Fionn Claydon, Jan/07
B2 Airwalk V0
0
A short, thin crack right of Hound's Dung. Originally sent in Airwalk shoes.
Fionn Claydon, Jan/07
B3 B3 V1
0
Climb the face left of the thin seam starting from a sit on a slopey rail.
Jan/07
B4 B4 V1
0
Sit start as for B3, but head right and climb along the thin seam and sloping face holds, then straight up to the top.
Jan/07
B5 B5 V1
0
Easy crack. Uses more bridging and face techniques then jams.... What am I saying?!? You can practically jump to the top!
Jan/07
B6 Slappy Slab V0
0
Though this climb had been previously cleaned and used as an approach to the top of the boulders a number of times, Wayne was the first to put a pad underneath it and name it.... so I guess he gets "bragging rights" on it.
Wayne Upton, Jan/07
B7 B7 V1
0
Another short slab line.
Jan/07
B8 Hand Jamming 101 V0
0
A fun crack in the corner, great to practice jamming, bridging and mantling on.
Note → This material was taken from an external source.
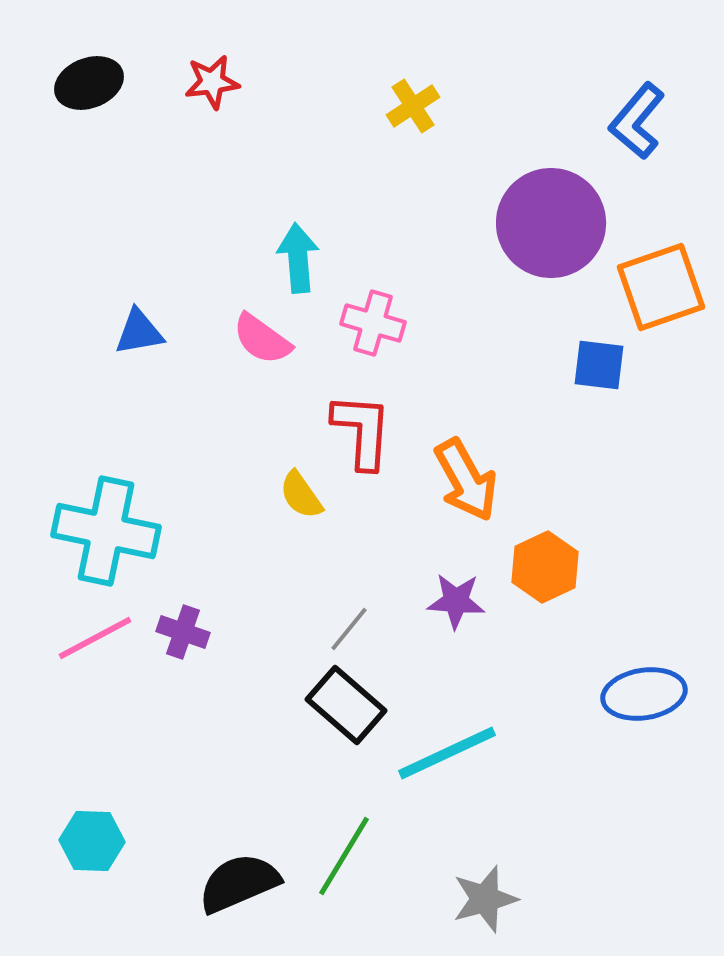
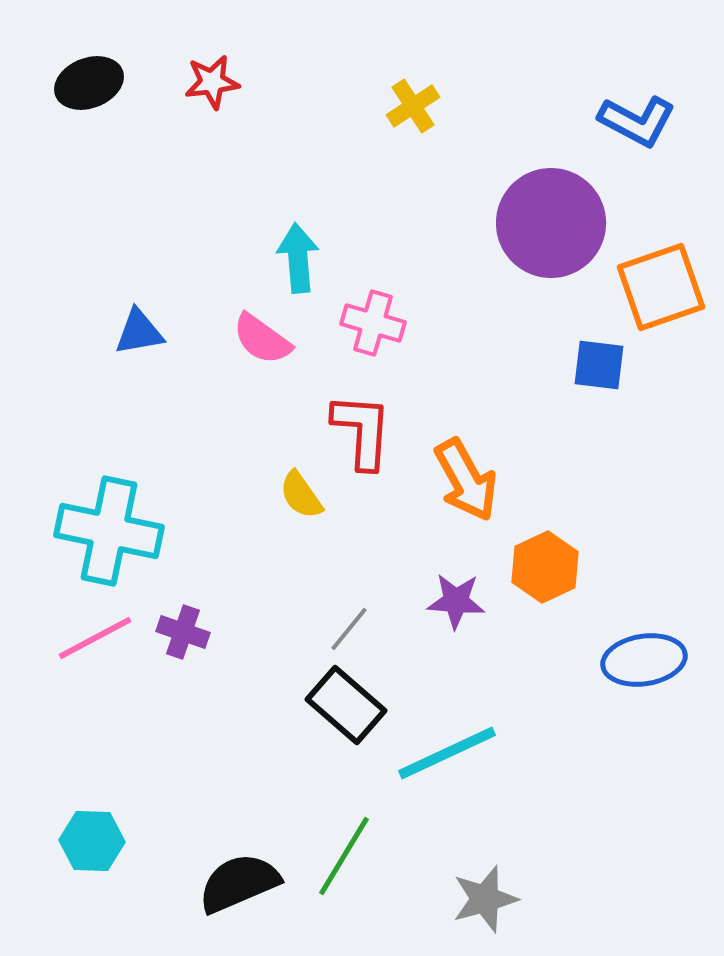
blue L-shape: rotated 102 degrees counterclockwise
cyan cross: moved 3 px right
blue ellipse: moved 34 px up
The line is a bit harder if you can't jam and a bit easier if you just run and jump to the top.
Matt Natti
Kane's Climb V5
0
A nice slabby line just underneath the start of "Death to the Sigg."
Kane Fleur
Cyclopean Starter V2
0
Jump up and grab the lip of the ledge below "Cyclopean Nightmare" and then mantle the lip.
Wee Two V0
0
This is THE 6 year old "test piece" boulder problem for the area. The line was put up by the energetic son of Stephen King... in an attempt to flirt with a few of the visiting female climbers! Though it is easy enough for us, just imagine doing it as a "wee" fella!!!